▸ TASK DESCRIPTION:
Report how many lines in the records below contain the word "find". Give only the number.

** LISTED ENTRIES follows **

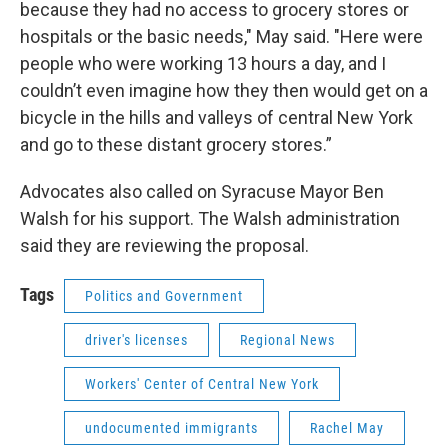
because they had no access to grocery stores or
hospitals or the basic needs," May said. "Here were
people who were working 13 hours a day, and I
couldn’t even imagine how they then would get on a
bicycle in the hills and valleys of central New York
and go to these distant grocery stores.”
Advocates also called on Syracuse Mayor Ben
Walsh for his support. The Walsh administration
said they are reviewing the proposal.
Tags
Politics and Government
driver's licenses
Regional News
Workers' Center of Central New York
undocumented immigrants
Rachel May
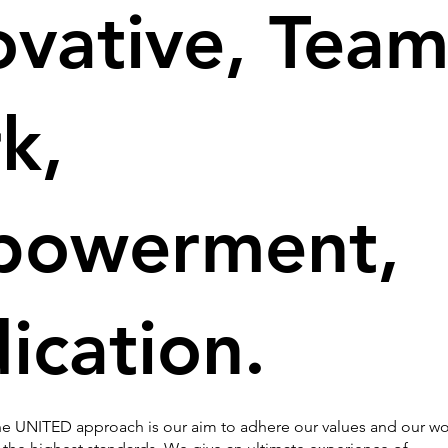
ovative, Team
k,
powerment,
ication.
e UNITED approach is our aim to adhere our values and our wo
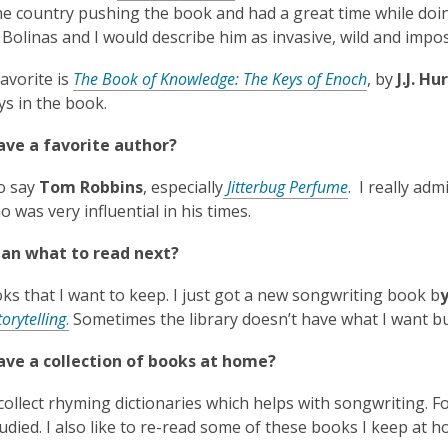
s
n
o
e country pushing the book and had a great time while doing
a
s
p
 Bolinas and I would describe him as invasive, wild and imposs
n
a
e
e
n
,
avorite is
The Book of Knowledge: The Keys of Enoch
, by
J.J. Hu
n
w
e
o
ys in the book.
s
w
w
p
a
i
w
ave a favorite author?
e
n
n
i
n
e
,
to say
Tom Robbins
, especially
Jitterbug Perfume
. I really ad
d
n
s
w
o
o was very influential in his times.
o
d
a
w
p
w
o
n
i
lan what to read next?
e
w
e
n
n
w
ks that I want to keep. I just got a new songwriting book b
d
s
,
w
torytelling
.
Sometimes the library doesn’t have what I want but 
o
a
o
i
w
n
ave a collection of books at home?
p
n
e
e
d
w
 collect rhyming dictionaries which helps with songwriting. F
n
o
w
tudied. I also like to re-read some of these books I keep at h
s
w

** End of LISTED ENTRIES **
** LISTED ENTRIES follows **

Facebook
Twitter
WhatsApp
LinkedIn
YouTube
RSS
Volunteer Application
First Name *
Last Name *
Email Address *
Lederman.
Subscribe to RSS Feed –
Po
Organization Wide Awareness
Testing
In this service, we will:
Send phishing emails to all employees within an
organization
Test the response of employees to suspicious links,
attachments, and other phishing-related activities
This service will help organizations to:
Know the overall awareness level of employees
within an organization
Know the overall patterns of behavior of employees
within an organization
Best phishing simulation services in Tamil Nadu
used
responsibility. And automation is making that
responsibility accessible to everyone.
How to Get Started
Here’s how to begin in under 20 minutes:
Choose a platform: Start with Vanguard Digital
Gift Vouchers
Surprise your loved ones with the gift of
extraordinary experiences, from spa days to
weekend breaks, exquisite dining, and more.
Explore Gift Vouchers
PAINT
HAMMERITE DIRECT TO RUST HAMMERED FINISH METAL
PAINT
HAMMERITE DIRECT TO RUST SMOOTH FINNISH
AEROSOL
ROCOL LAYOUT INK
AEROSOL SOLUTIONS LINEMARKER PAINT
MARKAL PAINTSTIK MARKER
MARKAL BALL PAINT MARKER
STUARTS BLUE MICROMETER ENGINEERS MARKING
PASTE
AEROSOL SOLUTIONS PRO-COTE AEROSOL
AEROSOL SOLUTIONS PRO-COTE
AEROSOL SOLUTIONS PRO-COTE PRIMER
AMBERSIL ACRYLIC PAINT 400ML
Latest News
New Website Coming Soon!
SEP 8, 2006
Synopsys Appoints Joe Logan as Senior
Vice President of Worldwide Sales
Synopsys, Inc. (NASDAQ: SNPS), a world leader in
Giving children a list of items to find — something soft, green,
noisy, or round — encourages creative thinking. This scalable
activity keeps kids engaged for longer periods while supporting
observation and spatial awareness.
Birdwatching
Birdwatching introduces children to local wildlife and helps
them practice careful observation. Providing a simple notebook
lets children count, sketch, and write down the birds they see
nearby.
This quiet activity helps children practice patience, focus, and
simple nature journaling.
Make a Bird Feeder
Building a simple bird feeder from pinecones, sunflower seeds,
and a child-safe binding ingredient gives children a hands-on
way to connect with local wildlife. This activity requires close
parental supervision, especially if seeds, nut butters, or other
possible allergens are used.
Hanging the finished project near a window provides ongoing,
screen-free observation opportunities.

** End of LISTED ENTRIES **
** LISTED ENTRIES follows **

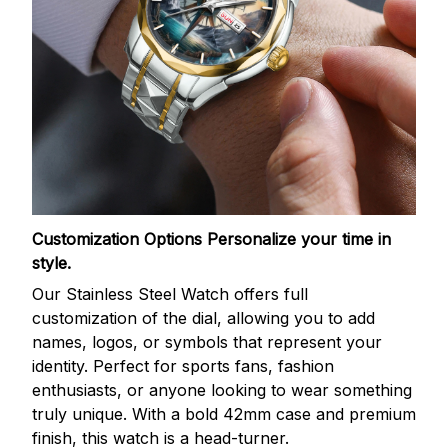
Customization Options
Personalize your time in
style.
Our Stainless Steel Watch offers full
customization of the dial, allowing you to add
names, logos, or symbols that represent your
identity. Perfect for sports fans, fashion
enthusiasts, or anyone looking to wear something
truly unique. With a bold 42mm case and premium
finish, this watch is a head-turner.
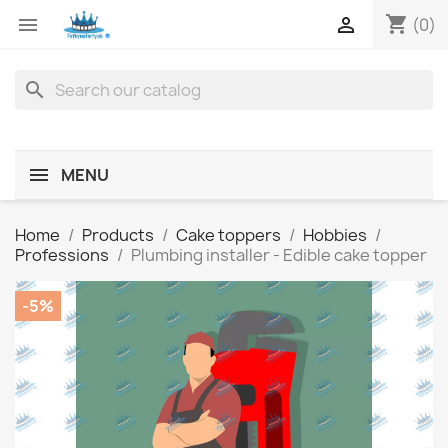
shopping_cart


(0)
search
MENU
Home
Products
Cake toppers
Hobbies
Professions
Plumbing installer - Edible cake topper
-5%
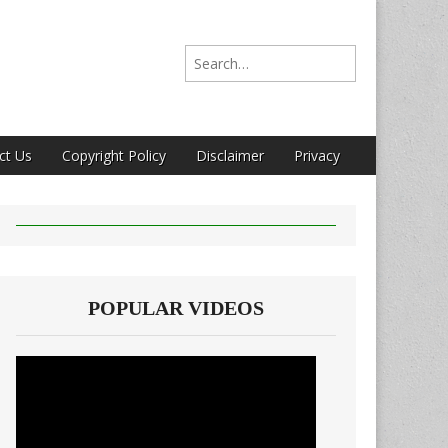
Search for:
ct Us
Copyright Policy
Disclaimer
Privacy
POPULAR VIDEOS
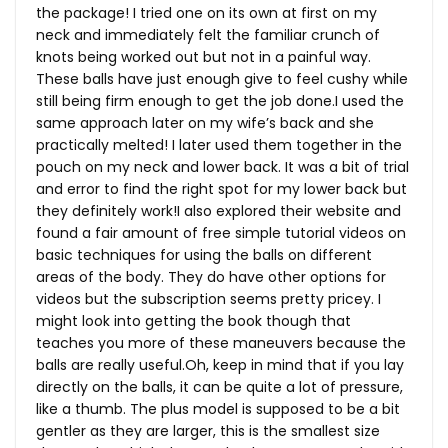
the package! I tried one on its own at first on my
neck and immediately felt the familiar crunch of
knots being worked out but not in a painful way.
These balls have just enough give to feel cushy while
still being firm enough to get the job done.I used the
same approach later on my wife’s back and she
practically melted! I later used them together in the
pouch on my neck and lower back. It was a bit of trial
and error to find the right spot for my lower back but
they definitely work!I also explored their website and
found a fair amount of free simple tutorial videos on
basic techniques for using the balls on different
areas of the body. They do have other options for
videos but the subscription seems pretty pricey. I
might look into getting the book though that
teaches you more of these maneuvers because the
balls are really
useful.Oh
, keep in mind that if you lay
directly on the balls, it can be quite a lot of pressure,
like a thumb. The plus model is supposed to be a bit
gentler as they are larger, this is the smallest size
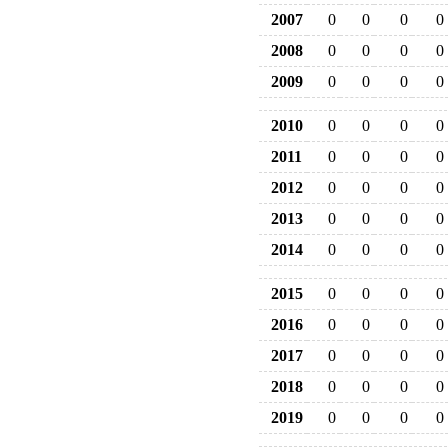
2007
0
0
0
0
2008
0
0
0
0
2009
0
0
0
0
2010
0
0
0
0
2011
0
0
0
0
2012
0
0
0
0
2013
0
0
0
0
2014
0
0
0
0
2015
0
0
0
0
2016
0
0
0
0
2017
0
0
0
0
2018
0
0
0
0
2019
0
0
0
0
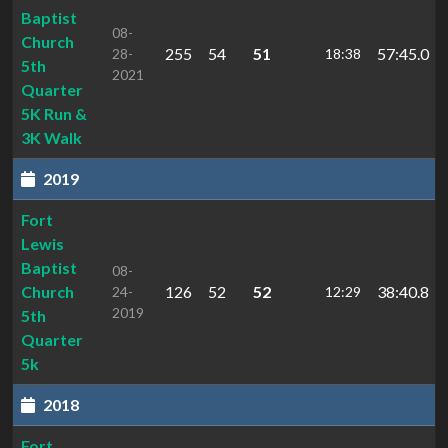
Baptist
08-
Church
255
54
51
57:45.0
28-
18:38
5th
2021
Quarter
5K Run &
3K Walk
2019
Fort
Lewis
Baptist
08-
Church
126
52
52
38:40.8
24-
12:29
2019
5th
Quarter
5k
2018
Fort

** End of LISTED ENTRIES **

▸ EXERCISE RESULT:
2